Friday, April 16, 2010

One of my current research projects is the life of Emily Lamb, Lady Cowper, later Lady Palmerson. Below, her portrait by Sit Thomas Lawrence.
Emily was painted about 1805, either just before or after her wedding to Peter, Earl Cowper.

A few years later, she was painted by William Owen.


Emily grew up with her parents, brothers and sister in Melbourne House, in Whitehall, directly south of Horse Guards.


The Melbourne family's country home was Brocket Hall in Hertfordshire.


They also spent some time at Melbourne Hall, in Yorkshire?


Emily's mother was Elizabeth Milbanke, Viscountess Melbourne.  She was a social leader in London and close friend of the Duchess of Devonshire.

This popular print of the day showed Lady Melbourne, the Duchess of Devonshire and Mrs. Damer as the three witches in MacBeth, a reference to their alleged manipulation of London society and their 'meddling' in politics.


Though all her children were accepted as her husband's, it was widely believed that Emily and her brother William, the future Prime Minister, were sired by Lord Egremont.

William had a very strange marriage with Laldy Caroline Ponsonby, daughter of the Earl of Bessborough and Harriet Spencer Ponsonby, sister of Georgiana Duchess of Devonshire.

Lady Caroline Lamb was a flighty sprite who had several affairs, most scandalously with Lord Byron, for whom she had a passion beyond explanation.

No matter what Caro did, William forgave her and they defied Emily's efforts -- along with many others -- to separate them. Caro died at Brocket in 1828 and she is buried at St. Ethelreda's Church in Hatfield.

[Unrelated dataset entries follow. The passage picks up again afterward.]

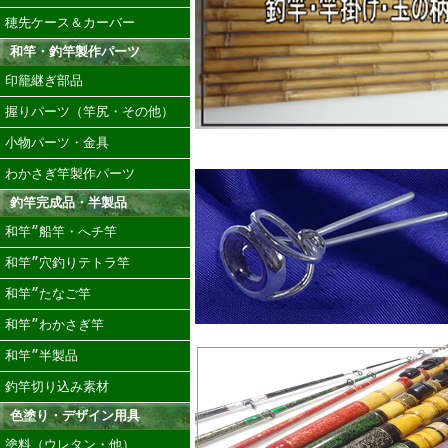
穂先ケース＆カーバー
和竿・釣竿製作パーツ
印籠継ぎ部品
握りパーツ（竿尻・その他）
小物パーツ・金具
わかさぎ竿製作パーツ
釣竿完成品・半製品
和竿”船竿・へチ竿
和竿”穴釣りテトラ竿
和竿”たなご竿
和竿”わかさぎ竿
和竿”半製品
釣竿切り込み素材
色塗り・デザイン用具
塗料（ウレタン・他）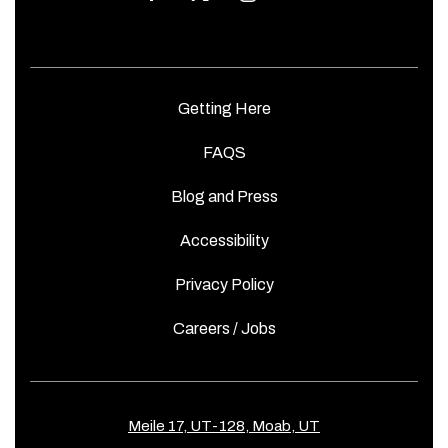
Getting Here
FAQS
Blog and Press
Accessibility
Privacy Policy
Careers / Jobs
Meile 17, UT-128, Moab, UT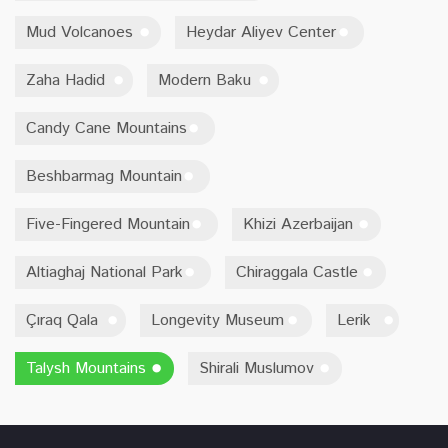
Mud Volcanoes
Heydar Aliyev Center
Zaha Hadid
Modern Baku
Candy Cane Mountains
Beshbarmag Mountain
Five-Fingered Mountain
Khizi Azerbaijan
Altiaghaj National Park
Chiraggala Castle
Çıraq Qala
Longevity Museum
Lerik
Talysh Mountains
Shirali Muslumov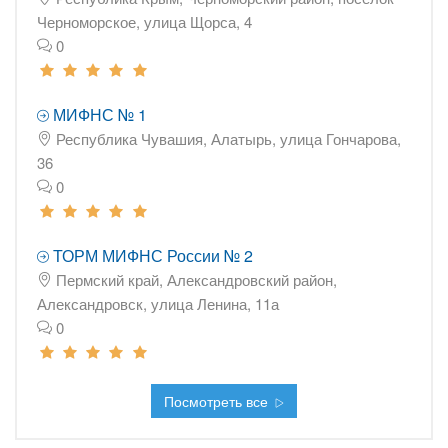
Черноморское, улица Щорса, 4
0
МИФНС № 1
Республика Чувашия, Алатырь, улица Гончарова,
36
0
ТОРМ МИФНС России № 2
Пермский край, Александровский район,
Александровск, улица Ленина, 11а
0
Посмотреть все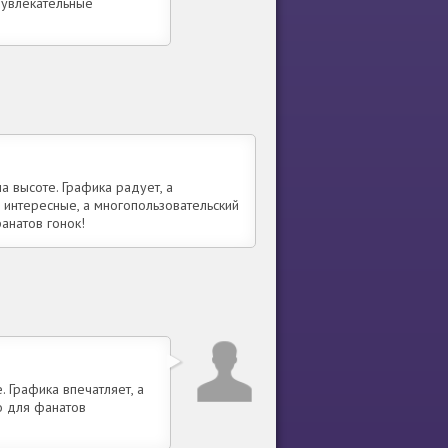
е увлекательные
а высоте. Графика радует, а
 интересные, а многопользовательский
анатов гонок!
. Графика впечатляет, а
о для фанатов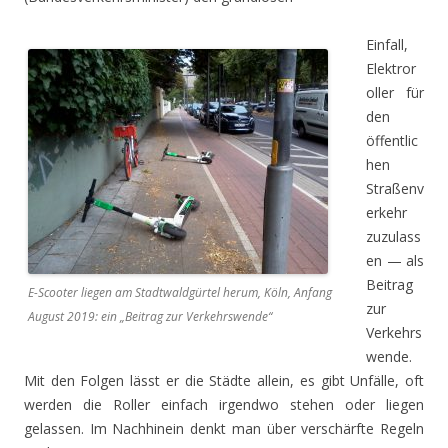
Einfall,
Elektror
oller für
den
öffentlic
hen
Straßenv
erkehr
zuzulass
en — als
Beitrag
E-Scooter liegen am Stadtwaldgürtel herum, Köln, Anfang
zur
August 2019: ein „Beitrag zur Verkehrswende“
Verkehrs
wende.
Mit den Folgen lässt er die Städte allein, es gibt Unfälle, oft
werden die Roller einfach irgendwo stehen oder liegen
gelassen. Im Nachhinein denkt man über verschärfte Regeln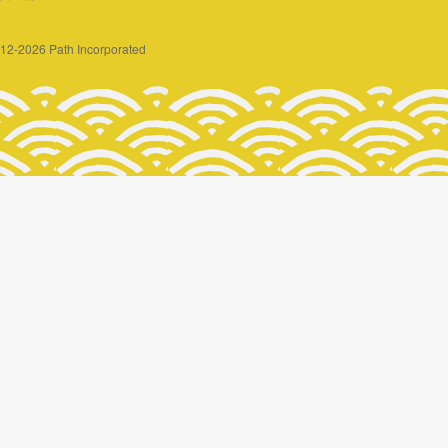
2012-2026 Path Incorporated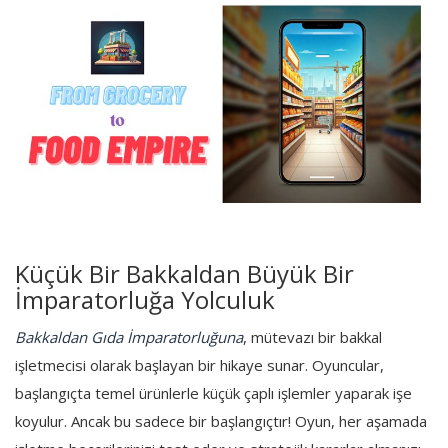
Seyahat
Sağlık
Kişisel Gelişim
Spor
Sanat
Diğer
Küçük Bir Bakkaldan Büyük Bir
İmparatorluğa Yolculuk
Giriş
Bakkaldan Gıda İmparatorluğuna
, mütevazı bir bakkal
Register
işletmecisi olarak başlayan bir hikaye sunar. Oyuncular,
başlangıçta temel ürünlerle küçük çaplı işlemler yaparak işe
koyulur. Ancak bu sadece bir başlangıçtır! Oyun, her aşamada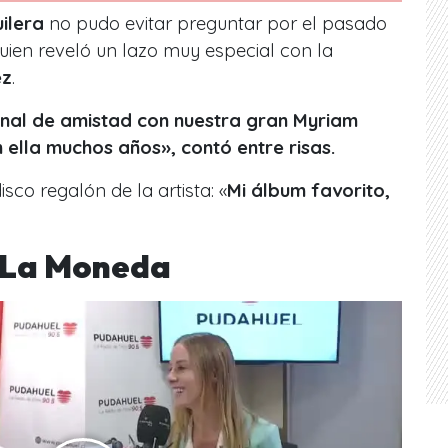
ilera
no pudo evitar preguntar por el pasado
quien reveló un lazo muy especial con la
ez
.
onal de amistad con nuestra gran Myriam
ella muchos años», contó entre risas.
sco regalón de la artista: «
Mi álbum favorito,
n La Moneda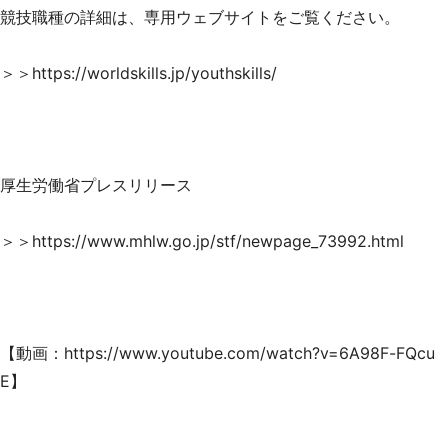
競技職種の詳細は、専用ウェブサイトをご覧ください。
選択する
＞＞
https://worldskills.jp/youthskills/
厚生労働省プレスリリース
＞＞
https://www.mhlw.go.jp/stf/newpage_73992.html
【動画：
https://www.youtube.com/watch?v=6A98F-FQcu
E
】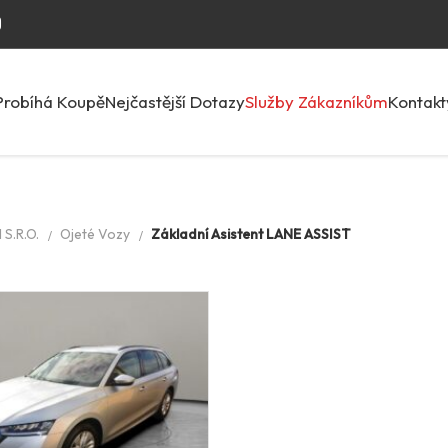
Probíhá Koupě
Nejčastější Dotazy
Služby Zákazníkům
Kontakt
S.R.O.
Ojeté Vozy
Základní Asistent LANE ASSIST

Not long after Caro died, William's father (1st Viscount Melbourne) died and William became Lord Melbourne, by which title he was known when he became Prime Minister.


  When Emily married she became the Countess Cowper and presided over a home in Gorge's St. near Hanover Square and the country estate of Panshanger, now demolished, which was not far from Brocket in Hertfordshire.  The Cowper family had an amazing collection of art including two Raphael Madonnas, both now in the National Gallery, Washington, D.C.






Although Emily and Lord Cowper had five chilren, she was devoteed to her long time lover Harry, Viscount Palmerston.


Lord Palmerston, who inherited his title at age 18??, was truly a lady's man, known as Cupid in London Society. But he truly loved Emily and she loved him. They married two years after the death of Lord Cowper.